2. The improved apparatus as set forth in claim 1 wherein at least two pattern support means are used to support at least one pattern.

3. The improved apparatus as set forth in claim 1 wherein the frame means supports the stationary planar element in fixed spaced relation therebeneath, said stationary element comprises lattice-forming grid having openings therein of a uniform shape and size, and each pattern support means includes a connector on the upper end thereof journalling same for rotational movement, said connector being shaped and sized to pass axially through the openings in the grid when oriented in certain positions relative thereto and to releasably latch therein against axial movement upon limited rotational movement in at least one direction from one of said certain positions while within said opening.

4. The improved apparatus as set forth in claim 1 wherein the pattern support means includes a second connector on the lower end thereof journalling same for rotational movement, said second connector being attachable to a pattern.

5. The improved apparatus as set forth in claim 1 wherein the elevator means is operative upon actuation in a direction to elevate same to coact with the frame means, stationary planar member and pattern support means to compress a stack of compressible sheet materials supported atop the movable planar element against the underside of a pattern carried on the lower end of said support means therefor.

6. The improved apparatus set forth in claim 1 wherein the pattern support means includes connectors on both the upper and lower ends thereof mounted for rotational movement relative thereto and independent rotational movement relative to one another.

7. The improved apparatus as set forth in claim 1 wherein the pattern support means comprise a rigid rod having coaxially disposed opposite end portions interconnected by a generally C-shaped section therebetween.

8. The improved apparatus as set forth in claim 1 wherein the frame includes a horizontally-disposed subframe supported and superimposed above the stationary planar element by spaced uprights providing access to the movable planar element and workpieces stacked thereon.

9. The improved apparatus as set forth in claim 3 wherein the grid openings and the connectors on the upper ends of the pattern support means are both rectangular.

10. The improved apparatus as set forth in claim 3 wherein the openings in the grid are bordered on all sides by elements cooperating to define frames enclosing the latter, and the connectors on the upper end of each pattern support means include oppositely-opening slots in the sides thereof sized and positioned to receive opposed frame forming elements of the grid upon limited rotational movement of said connectors within said openings.

11. The improved apparatus as set forth in claim 3 wherein the connector moves into latched position upon limited rotational movement in either direction.

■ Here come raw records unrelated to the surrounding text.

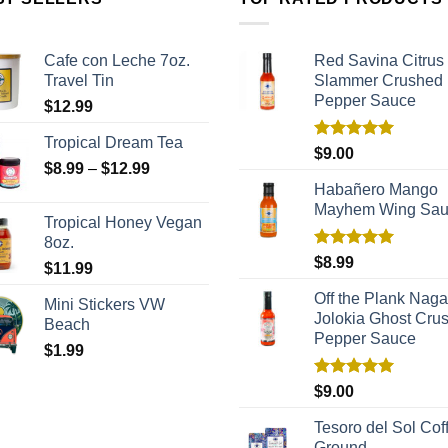
Cafe con Leche 7oz.
Red Savina Citrus
Travel Tin
Slammer Crushed
Pepper Sauce
$
12.99
Tropical Dream Tea
Rated
5.00
$
9.00
out of 5
$
8.99
–
$
12.99
Habañero Mango
Mayhem Wing Sa
Tropical Honey Vegan
8oz.
Rated
5.00
$
8.99
$
11.99
out of 5
Off the Plank Naga
Mini Stickers VW
Jolokia Ghost Cru
Beach
Pepper Sauce
$
1.99
Rated
5.00
$
9.00
out of 5
Tesoro del Sol Coff
Ground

12. The improved apparatus as set forth in claim 6 wherein at least one connector is attached to the pattern support means for axial as well as rotational movement.

13. The improved apparatus as set forth in claim 9 wherein the connectors are shorter than the openings so as to permit limited relative horizontal adjustment of the former within the confines of the latter.

14. The improved apparatus as set forth in claim 10 wherein the slotted connectors along with the grid openings are rectangular and said connectors are slotted on all four corners and at both ends.